The strategy is formed depending on the capital, terms of work, the goal set. Conservative implies a small number of instruments with minimal risk, plus or minus the same amount of investment for a short and medium period. Aggressive is aimed at projects with high risks, and, interestingly, can include both 2-3 tools, and a whole lot. The combined strategy focuses on the year and includes instruments with varying degrees of risk with small even amounts.

Select instruments

First of all, a competent and individual management program provides that you need to choose different tools:

  • internal and external market;
  • traditional and online projects;
  • choose options for the amount of entry;
  • determine your risk tolerance.

I strongly recommend betting on several working options: HYIPs, buying shares, deposits, renting (of course, if there is something to rent). In order not to get lost in the directions used, keep a record, or trust it to your financial mentor.

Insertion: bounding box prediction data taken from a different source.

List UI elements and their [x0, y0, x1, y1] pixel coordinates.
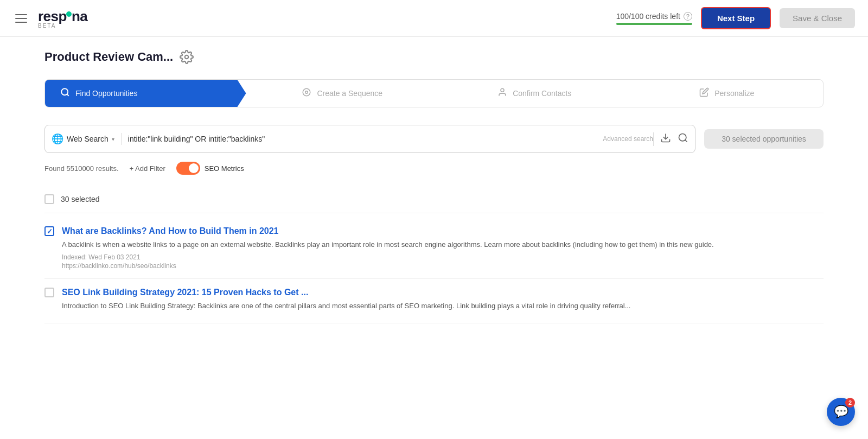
filter-row: Found 5510000 results. + Add Filter SEO …	[44, 162, 824, 175]
save-close-button[interactable]: Save & Close	[780, 8, 855, 28]
search-step-icon	[60, 87, 70, 99]
credits-section: 100/100 credits left ?	[616, 12, 692, 25]
result-indexed-1: Indexed: Wed Feb 03 2021	[62, 253, 824, 261]
web-search-icon: 🌐	[52, 133, 63, 145]
add-filter-button[interactable]: + Add Filter	[130, 164, 165, 173]
select-all-row: 30 selected	[44, 190, 824, 213]
personalize-step-icon	[699, 87, 709, 99]
header-left: resp na BETA	[13, 8, 87, 29]
seo-metrics-label: SEO Metrics	[205, 164, 244, 173]
search-submit-icon[interactable]	[678, 132, 688, 146]
svg-point-0	[185, 55, 189, 59]
credits-text: 100/100 credits left	[616, 12, 680, 21]
credits-bar-fill	[616, 23, 692, 25]
svg-point-4	[501, 88, 504, 92]
header-right: 100/100 credits left ? Next Step Save & …	[616, 7, 855, 29]
result-title-2[interactable]: SEO Link Building Strategy 2021: 15 Prov…	[62, 288, 824, 297]
svg-point-1	[61, 88, 68, 95]
result-item-2: SEO Link Building Strategy 2021: 15 Prov…	[44, 279, 824, 324]
step-personalize-label: Personalize	[714, 89, 754, 98]
result-checkbox-2[interactable]	[44, 288, 54, 297]
step-find-opportunities[interactable]: Find Opportunities	[45, 80, 246, 107]
result-checkbox-1[interactable]	[44, 226, 54, 236]
step-sequence-label: Create a Sequence	[317, 89, 382, 98]
result-title-1[interactable]: What are Backlinks? And How to Build The…	[62, 226, 824, 236]
search-section: 🌐 Web Search ▾ Advanced search 30 select…	[44, 125, 824, 153]
contacts-step-icon	[497, 87, 507, 99]
steps-bar: Find Opportunities Create a Sequence Con…	[44, 79, 824, 107]
advanced-search-label[interactable]: Advanced search	[603, 135, 653, 143]
logo-text-2: na	[72, 8, 87, 25]
svg-point-3	[305, 91, 308, 94]
search-input[interactable]	[122, 135, 603, 143]
main-content: Product Review Cam... Find Opportunities…	[27, 37, 841, 336]
logo: resp na BETA	[38, 8, 87, 29]
search-action-icons	[653, 132, 688, 146]
result-content-2: SEO Link Building Strategy 2021: 15 Prov…	[62, 288, 824, 315]
download-icon[interactable]	[660, 132, 671, 146]
selected-opportunities-button[interactable]: 30 selected opportunities	[704, 129, 824, 149]
search-box: 🌐 Web Search ▾ Advanced search	[44, 125, 695, 153]
app-header: resp na BETA 100/100 credits left ? Next…	[0, 0, 868, 37]
step-find-label: Find Opportunities	[75, 89, 137, 98]
logo-dot	[66, 11, 72, 17]
seo-metrics-toggle[interactable]	[176, 162, 200, 175]
step-create-sequence[interactable]: Create a Sequence	[246, 80, 439, 107]
credits-info-icon[interactable]: ?	[684, 12, 692, 21]
menu-toggle[interactable]	[13, 12, 29, 25]
results-count: Found 5510000 results.	[44, 164, 119, 173]
result-description-1: A backlink is when a website links to a …	[62, 239, 824, 250]
campaign-title: Product Review Cam...	[44, 50, 173, 64]
step-confirm-contacts[interactable]: Confirm Contacts	[438, 80, 631, 107]
logo-beta: BETA	[38, 23, 56, 29]
settings-icon[interactable]	[180, 50, 194, 64]
search-type-label: Web Search	[67, 135, 108, 143]
campaign-title-row: Product Review Cam...	[44, 50, 824, 64]
step-contacts-label: Confirm Contacts	[513, 89, 571, 98]
search-type-dropdown[interactable]: 🌐 Web Search ▾	[52, 133, 122, 145]
select-all-checkbox[interactable]	[44, 194, 54, 204]
sequence-step-icon	[302, 87, 311, 99]
svg-point-6	[679, 133, 686, 141]
result-content-1: What are Backlinks? And How to Build The…	[62, 226, 824, 270]
step-personalize[interactable]: Personalize	[631, 80, 824, 107]
next-step-button[interactable]: Next Step	[701, 7, 771, 29]
seo-metrics-toggle-section: SEO Metrics	[176, 162, 244, 175]
select-all-label: 30 selected	[61, 195, 100, 203]
result-item: What are Backlinks? And How to Build The…	[44, 218, 824, 279]
credits-bar	[616, 23, 692, 25]
dropdown-arrow-icon: ▾	[112, 136, 114, 142]
result-url-1: https://backlinko.com/hub/seo/backlinks	[62, 262, 824, 270]
result-description-2: Introduction to SEO Link Building Strate…	[62, 301, 824, 311]
svg-point-2	[303, 88, 311, 96]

Functions, tasks and goals

Everyone needs an investment plan, and it is significant and convenient that it can be drawn up, both short-term and long-term. In the first case, it will help to collect in one place all worthy platforms for work and predict profits. The long-term one also includes the position of currency devaluation, but allows you to purposefully go towards a clearly defined financial goal. Among the main tasks I will highlight the following:

  • order in attachments;
  • strategic profit planning;
  • providing detailed control.

The goal in drawing up the plan is one, but large-scale - to get closer to the specific designated task by choosing one or another investment project, bank deposit, trading on the Forex market or crypto-exchange. Fortunately, there are really a lot of working tools. But the functions of such a document, which you can draw up yourself or approach this using the services of professionals, are several:

  1. strategic;
  2. order;
  3. planning and calculation.

When it comes to money, especially a lot, I'm all for order and clearly defined strategies and plans. At the end of the material, let me summarize: an investment plan is needed both for beginners, and even more so for experienced investors, so as not only not to get lost in the abundance of tools and not to forget where and what is invested, but also to clearly, step by step, move towards the goal.

The form of the document can be varied (at least use a coated board in the kitchen and enter changed indicators daily), the main thing is competent selection, accounting and control, diversification. Traditionally, I wish you that the investment plan is not only competently and accurately drawn up, but also brings real, stable and expected (or even more) profit.